Du cœur et du courage 

C’est dans ce contexte que Marc Bloch reprend, en la modifiant, une phrase que l’historien Massimo Mastrogregori a retrouvée dans l’un de ses carnets de notes de lecture rédigé en 1917 : « Il y a deux catégories d’hommes qui ne comprennent rien à l’histoire de France : ceux qui ne “sentent” pas le sacre de Reims – ceux qui ne “sentent” pas le mouvement des Fédérations ». D’une expérience de guerre l’autre, se transporte la même réflexion inquiète sur les dangers d’une insensibilité aux élans de l’histoire. Or à ce court fragment, Bloch a donné un titre hautement significatif : « Sur l’histoire de France et pourquoi je ne suis pas conservateur ». C’est que l’historien a beau être médiéviste, ce « fou de la République » d’origine juive qu’est Marc Bloch ne peut se sentir chez lui dans la cathédrale de Reims où se déroule le rituel catholique de la monarchie sacrée. Sauf à considérer – et c’est là sa grandeur, et jugez combien elle est aux antipodes de tous les rétrécissements identitaires – que notre condition d’homme nous oblige à comprendre l’histoire des autres, et même à y participer émotionnellement. Ce que, précisément, la bourgeoisie (et Marc Bloch est plus précis que cela : le patronat bourgeois) n’a pas su reconnaître dans le Front populaire.

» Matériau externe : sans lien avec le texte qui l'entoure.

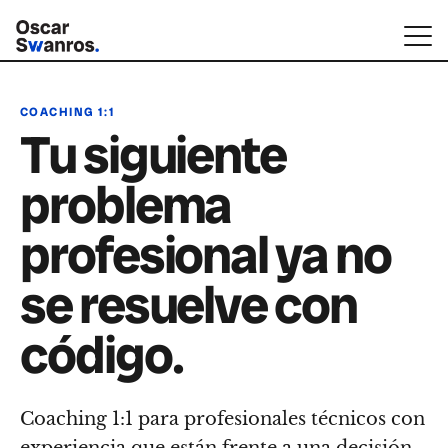
COACHING 1:1
Tu siguiente
problema
profesional ya no
se resuelve con
código.
Coaching 1:1 para profesionales técnicos con
experiencia que están frente a una decisión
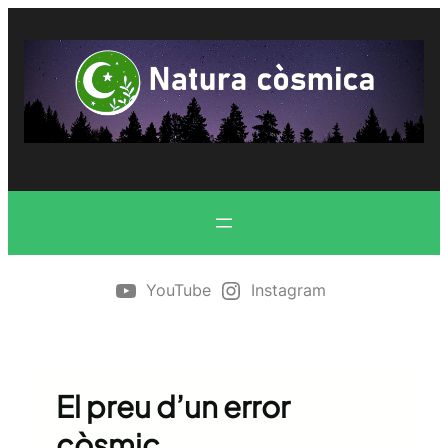
Vés
al
contingut
YouTube
Instagram
El preu d’un error
còsmic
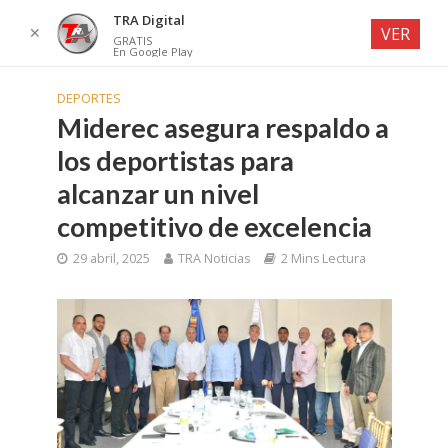
TRA Digital
✕
VER
GRATIS
En Google Play
DEPORTES
Miderec asegura respaldo a
los deportistas para
alcanzar un nivel
competitivo de excelencia
29 abril, 2025
TRA Noticias
2 Mins Lectura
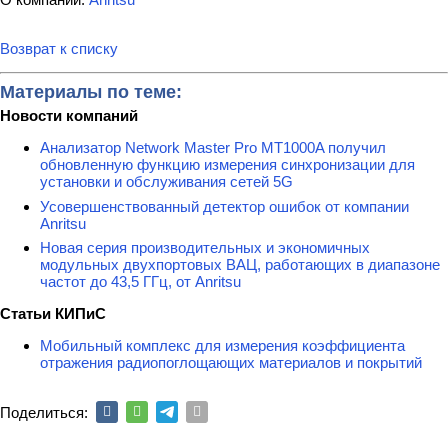
Возврат к списку
Материалы по теме:
Новости компаний
Анализатор Network Master Pro MT1000A получил
обновленную функцию измерения синхронизации для
установки и обслуживания сетей 5G
Усовершенствованный детектор ошибок от компании
Anritsu
Новая серия производительных и экономичных
модульных двухпортовых ВАЦ, работающих в диапазоне
частот до 43,5 ГГц, от Anritsu
Статьи КИПиС
Мобильный комплекс для измерения коэффициента
отражения радиопоглощающих материалов и покрытий
Поделиться:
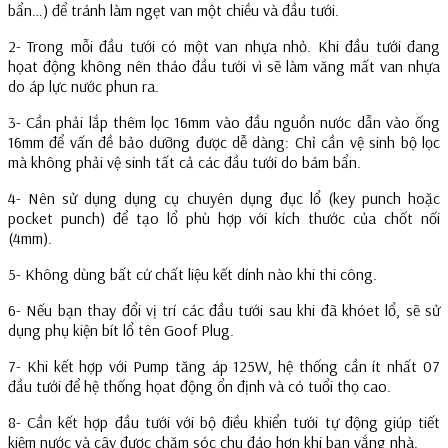
bẩn…) để tránh làm ngẹt van một chiều và đầu tưới.
2- Trong mỗi đầu tưới có một van nhựa nhỏ. Khi đầu tưới đang
họat động không nên tháo đầu tưới vì sẽ làm văng mất van nhựa
do áp lực nước phun ra.
3- Cần phải lắp thêm lọc 16mm vào đầu nguồn nước dẫn vào ống
16mm để vấn đề bảo dưỡng được dễ dàng: Chỉ cần vệ sinh bộ lọc
mà không phải vệ sinh tất cả các đầu tưới do bám bẩn.
4- Nên sử dụng dụng cụ chuyên dụng đục lổ (key punch hoặc
pocket punch) để tạo lổ phù hợp với kích thước của chốt nối
(4mm).
5- Không dùng bất cứ chất liệu kết dính nào khi thi công.
6- Nếu bạn thay đổi vị trí các đầu tưới sau khi đã khóet lổ, sẽ sử
dụng phụ kiện bít lổ tên Goof Plug.
7- Khi kết hợp với Pump tăng áp 125W, hệ thống cần ít nhất 07
đầu tưới để hệ thống họat động ổn định và có tuổi thọ cao.
8- Cần kết hợp đầu tưới với bộ điều khiển tưới tự động giúp tiết
kiệm nước và cây được chăm sóc chu đáo hơn khi bạn vắng nhà.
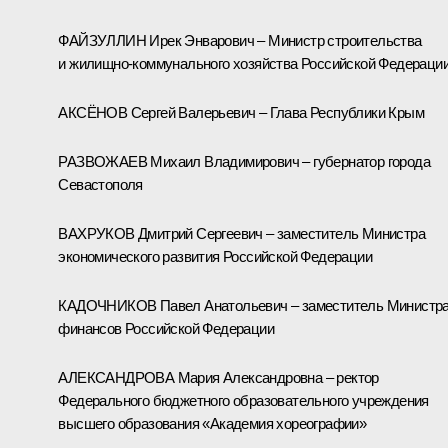
ФАЙЗУЛЛИН Ирек Энварович – Министр строительства
и жилищно-коммунального хозяйства Российской Федераци
АКСЁНОВ Сергей Валерьевич – Глава Республики Крым
РАЗВОЖАЕВ Михаил Владимирович – губернатор города
Севастополя
ВАХРУКОВ Дмитрий Сергеевич – заместитель Министра
экономического развития Российской Федерации
КАДОЧНИКОВ Павел Анатольевич – заместитель Министр
финансов Российской Федерации
АЛЕКСАНДРОВА Мария Александровна – ректор
Федерального бюджетного образовательного учреждения
высшего образования «Академия хореографии»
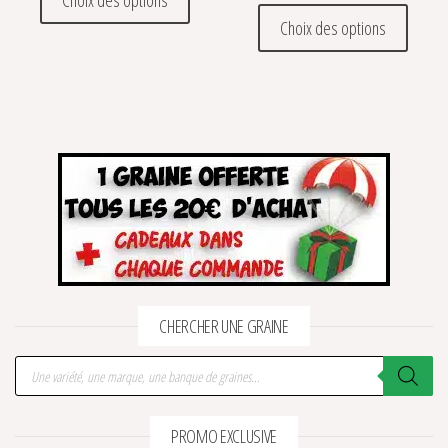
Ce prod
Choix des options
CHERCHER UNE GRAINE
Recherche de produits
PROMO EXCLUSIVE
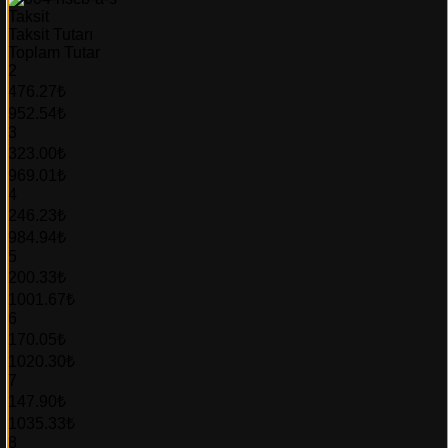
Taksit
Taksit Tutarı
Toplam Tutar
2
476.27₺
952.54₺
3
323.00₺
969.01₺
4
246.23₺
984.94₺
5
200.33₺
1001.67₺
6
170.05₺
1020.30₺
7
147.90₺
1035.33₺
8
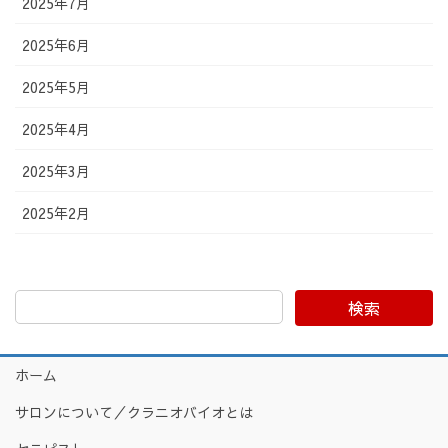
2025年7月
2025年6月
2025年5月
2025年4月
2025年3月
2025年2月
検索
ホーム
サロンについて／クラニオバイオとは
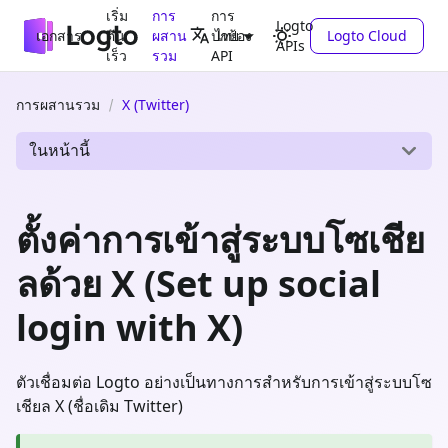
เริ่ม
การ
การ
Logto
เอกสาร
ต้น
ผสาน
ปกป้อง
Logto Cloud
ไทย
APIs
เร็ว
รวม
API
การผสานรวม
X (Twitter)
ในหน้านี้
ตั้งค่าการเข้าสู่ระบบโซเชีย
ลด้วย X (Set up social
login with X)
ตัวเชื่อมต่อ Logto อย่างเป็นทางการสำหรับการเข้าสู่ระบบโซ
เชียล X (ชื่อเดิม Twitter)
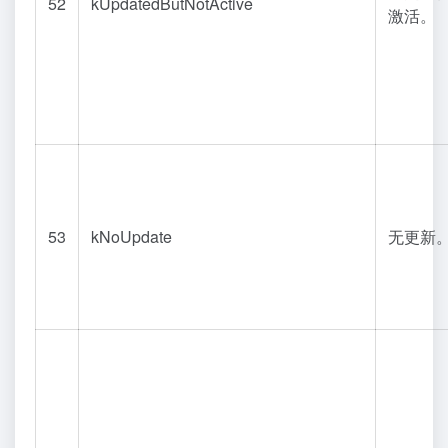
52
kUpdatedButNotActive
激活。
53
kNoUpdate
无更新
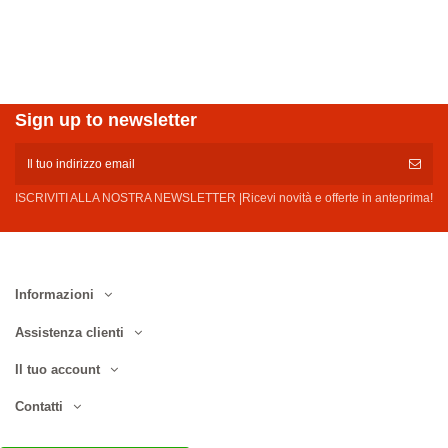
Sign up to newsletter
ISCRIVITI ALLA NOSTRA NEWSLETTER |Ricevi novità e offerte in anteprima!
Informazioni
Assistenza clienti
Il tuo account
Contatti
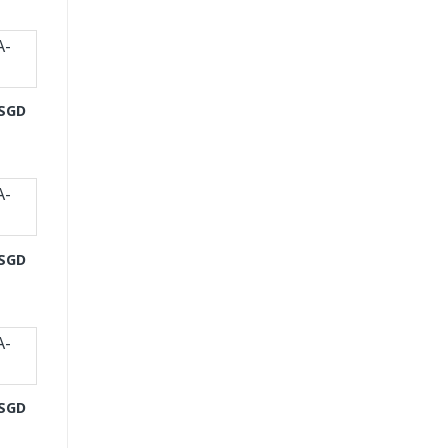
-SGD
-SGD
-SGD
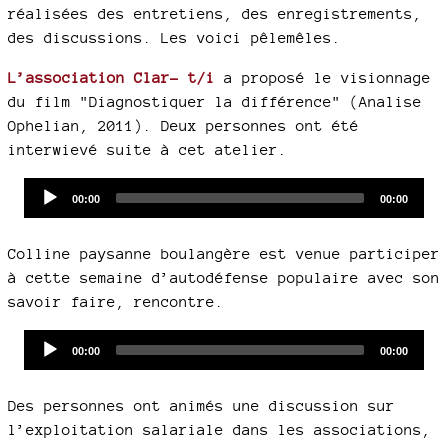
réalisées des entretiens, des enregistrements,
des discussions. Les voici pêlemêles.
L’association Clar- t/i
a proposé le visionnage
du film "Diagnostiquer la différence" (Analise
Ophelian, 2011). Deux personnes ont été
interwievé suite à cet atelier.
Audio
Current
Total
00:00
00:00
time
duration
Player
Colline paysanne boulangère est venue participer
à cette semaine d’autodéfense populaire avec son
savoir faire, rencontre.
Audio
Current
Total
00:00
00:00
time
duration
Player
Des personnes ont animés une discussion sur
l’exploitation salariale dans les associations,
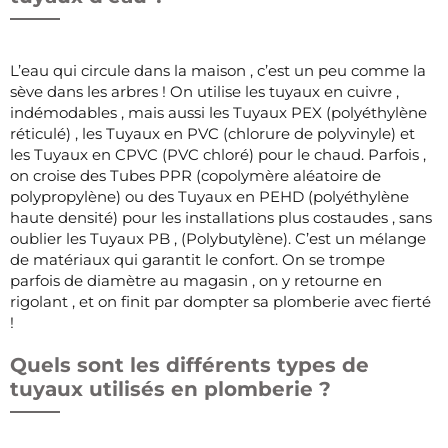
L’eau qui circule dans la maison , c’est un peu comme la
sève dans les arbres ! On utilise les tuyaux en cuivre ,
indémodables , mais aussi les Tuyaux PEX (polyéthylène
réticulé) , les Tuyaux en PVC (chlorure de polyvinyle) et
les Tuyaux en CPVC (PVC chloré) pour le chaud. Parfois ,
on croise des Tubes PPR (copolymère aléatoire de
polypropylène) ou des Tuyaux en PEHD (polyéthylène
haute densité) pour les installations plus costaudes , sans
oublier les Tuyaux PB , (Polybutylène). C’est un mélange
de matériaux qui garantit le confort. On se trompe
parfois de diamètre au magasin , on y retourne en
rigolant , et on finit par dompter sa plomberie avec fierté
!
Quels sont les différents types de
tuyaux utilisés en plomberie ?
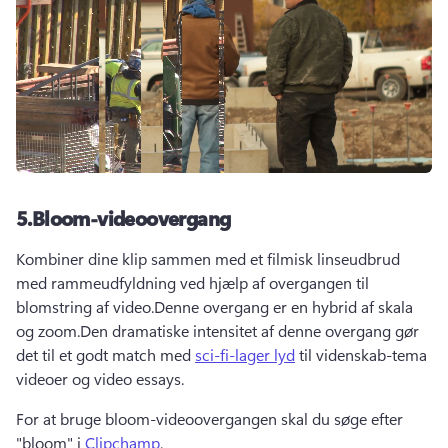
5.
Bloom-videoovergang
Kombiner dine klip sammen med et filmisk linseudbrud 
med rammeudfyldning ved hjælp af overgangen til 
blomstring af video.
Denne overgang er en hybrid af skala 
og zoom.
Den dramatiske intensitet af denne overgang gør 
det til et godt match med 
sci-fi-lager lyd
 til videnskab-tema 
videoer og video essays.
For at bruge bloom-videoovergangen skal du søge efter 
"bloom" i 
Clipchamp
. 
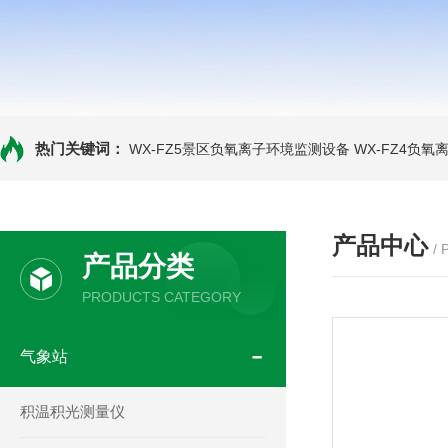
热门关键词：
WX-FZ5景区负氧离子环境监测设备
WX-FZ4负
产品中心
/
产品分类
PRODUCTS CATEGORY
气象站
积温积光测量仪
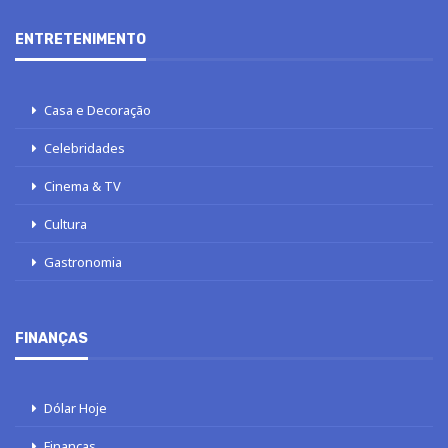
ENTRETENIMENTO
Casa e Decoração
Celebridades
Cinema & TV
Cultura
Gastronomia
FINANÇAS
Dólar Hoje
Finanças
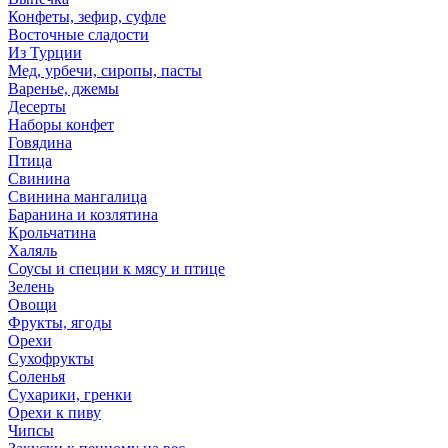
Конфеты, зефир, суфле
Восточные сладости
Из Турции
Мед, урбечи, сиропы, пасты
Варенье, джемы
Десерты
Наборы конфет
Говядина
Птица
Свинина
Свинина мангалица
Баранина и козлятина
Крольчатина
Халяль
Соусы и специи к мясу и птице
Зелень
Овощи
Фрукты, ягоды
Орехи
Сухофрукты
Соленья
Сухарики, гренки
Орехи к пиву
Чипсы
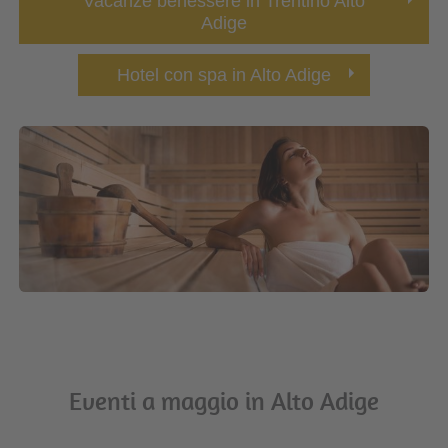
Vacanze benessere in Trentino Alto
Adige
Hotel con spa in Alto Adige
Eventi a maggio in Alto Adige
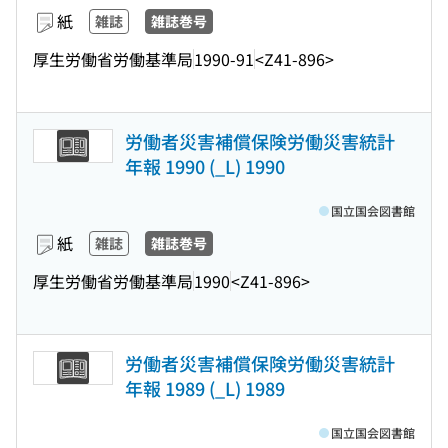
紙
雑誌
雑誌巻号
厚生労働省労働基準局
1990-91
<Z41-896>
労働者災害補償保険労働災害統計
年報 1990 (_L) 1990
国立国会図書館
紙
雑誌
雑誌巻号
厚生労働省労働基準局
1990
<Z41-896>
労働者災害補償保険労働災害統計
年報 1989 (_L) 1989
国立国会図書館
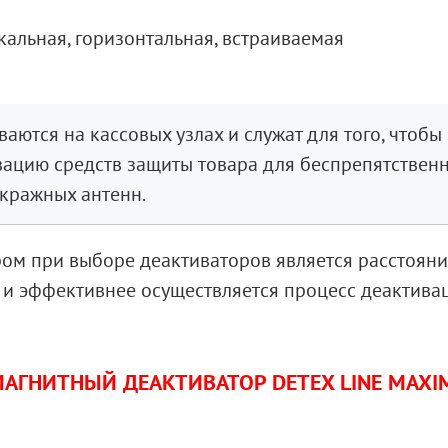
альная, горизонтальная, встраиваемая
аются на кассовых узлах и служат для того, чтобы
вацию средств защиты товара для беспрепятствен
окражных антенн.
м при выборе деактиваторов является расстояни
 и эффективнее осуществляется процесс деактива
АГНИТНЫЙ ДЕАКТИВАТОР DETEX LINE MAX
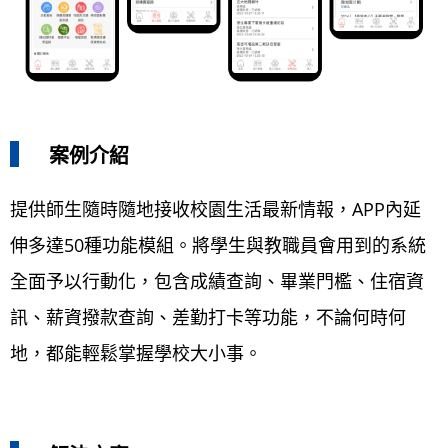
案例介紹
提供師生隨時隨地接收校園生活最新情報，APP內延
伸多達50種功能模組。將學生與教職員會用到的系統
全面予以行動化，包含成績查詢、畢業門檻、住宿資
訊、薪資撥款查詢、差勤打卡等功能，不論何時何
地，都能輕鬆掌握學校大小事。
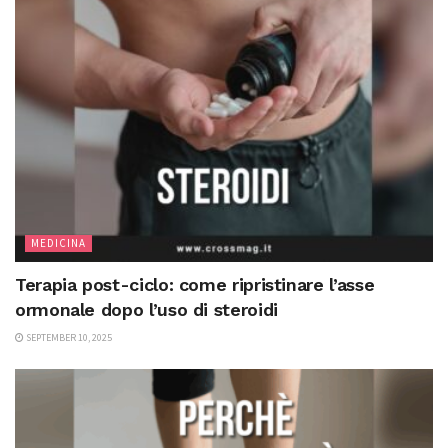
MEDICINA
Terapia post-ciclo: come ripristinare l’asse
ormonale dopo l’uso di steroidi
SEPTEMBER 10, 2025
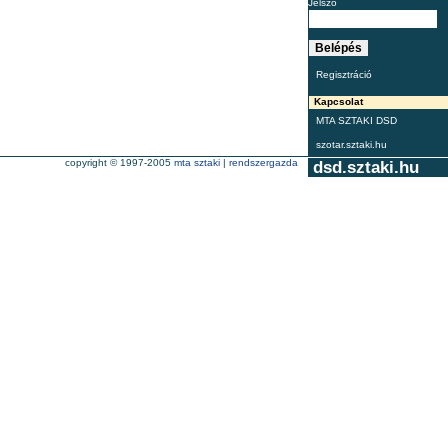
Jelszó
Regisztráció
Kapcsolat
MTA SZTAKI DSD
szotar.sztaki.hu
copyright © 1997-2005
mta sztaki
|
rendszergazda
dsd.sztaki.hu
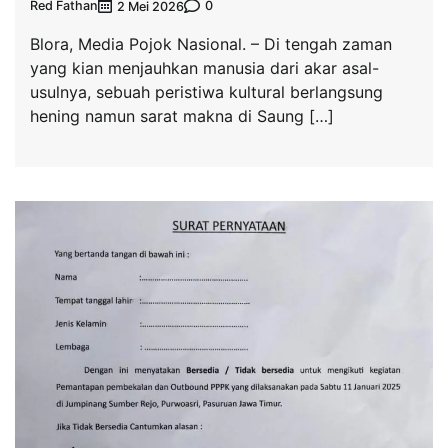
Red Fathan
0
2 Mei 2026
Blora, Media Pojok Nasional. – Di tengah zaman
yang kian menjauhkan manusia dari akar asal-
usulnya, sebuah peristiwa kultural berlangsung
hening namun sarat makna di Saung […]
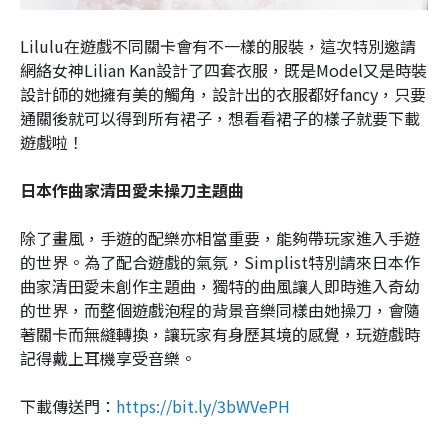
Lilulu在遊戲不同關卡會有不一樣的服裝，這次特別邀請
網絡女神Lilian Kan設計了四套衣服，既是Model又是時裝
設計師的她擁有美的觸角，設計出的衣服都好fancy，只要
通關後就可以得到所有裙子，想看看裙子的樣子就要下載
遊戲啦！
日本作曲家清田愛未操刀主題曲
除了畫風，手遊的配樂亦相當重要，能夠帶玩家進入手遊
的世界。為了配合遊戲的氣氛，Simplist特別請來日本作
曲家清田愛未創作主題曲，獨特的曲風讓人即時進入奇幼
的世界，而整個遊戲泡程的背景音樂同樣由她操刀，會隨
著關卡而無縫轉換，讓玩家有身歷其境的感覺，玩遊戲時
記得戴上耳機享受音樂。
下載傳送門：
https://bit.ly/3bWVePH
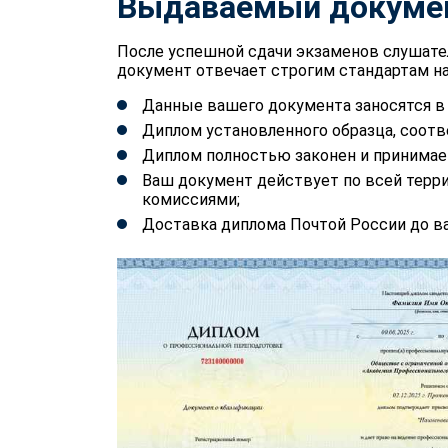
Выдаваемый докуме
После успешной сдачи экзаменов слушате
документ отвечает строгим стандартам на
Данные вашего документа заносятся 
Диплом установленного образца, соотв
Диплом полностью законен и принимае
Ваш документ действует по всей терр
комиссиями;
Доставка диплома Почтой России до ва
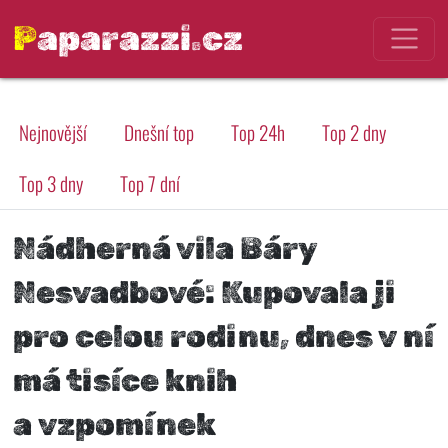
Paparazzi.cz
Nejnovější
Dnešní top
Top 24h
Top 2 dny
Top 3 dny
Top 7 dní
Nádherná vila Báry
Nesvadbové: Kupovala ji
pro celou rodinu, dnes v ní
má tisíce knih
a vzpomínek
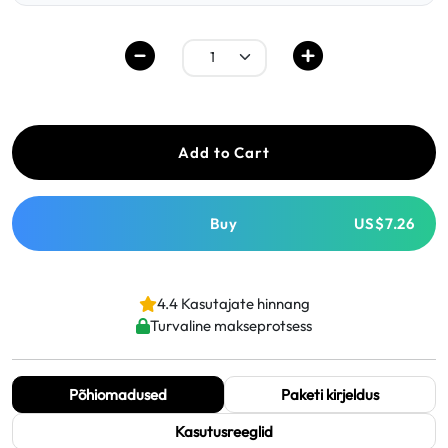
Add to Cart
Buy
US$7.26
4.4 Kasutajate hinnang
Turvaline makseprotsess
Põhiomadused
Paketi kirjeldus
Kasutusreeglid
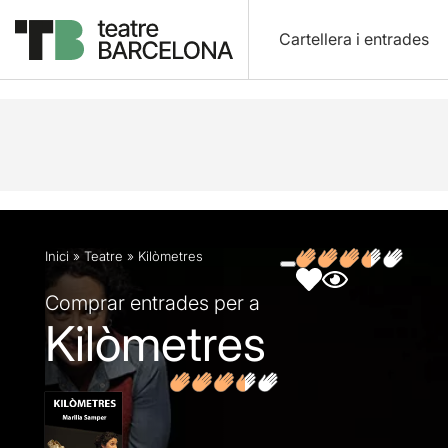
Cartellera i entrades
Descripció
Fitxa artística
Fotos i vídeos
Opin
Inici
»
Teatre
»
Kilòmetres
Comprar entrades per a
Kilòmetres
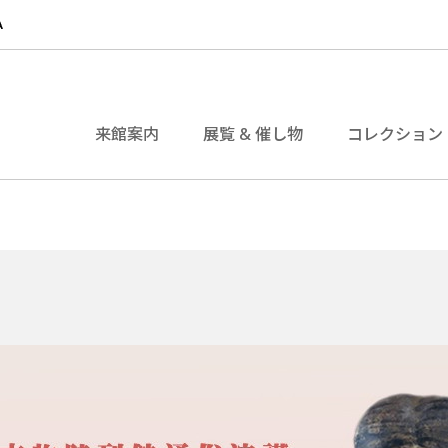
来館案内
展覧 & 催し物
コレクション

Alors, je le dis à nouveau. Lisez et relisez, aujourd’hui. Aujourd’hui où revient le bruit sourd des sombres antiennes, Plutôt le Rassemblement national que le Front populaire. Aujourd’hui où tant de gens s’apprêtent à céder aux compromissions tandis que d’autres se réfugient avec légèreté dans l’illusion facile d’une « Résistance » qui ne leur coûtera rien. Aujourd’hui où avec Marc Bloch, on doit appeler du même mouvement au cœur et au courage – cela tombe bien, c’est le même mot. C’est aujourd’hui qu’il convient d’aller au bout de la métaphore, de la faire vivre pleinement, de cette vie émotionnelle et vibrante que confère la conscience aiguë de l’histoire. Si c’est un Front populaire, « le vrai – celui des foules, non des politiciens », s’il porte en lui cet « élan des masses vers l’espoir d’un monde plus juste », alors il saura contrarier cette insensibilité fatale qui, par le lent engourdissement que confère le sentiment de l’inéluctable, met cap au pire, et nous y mène, comme on dit, insensiblement.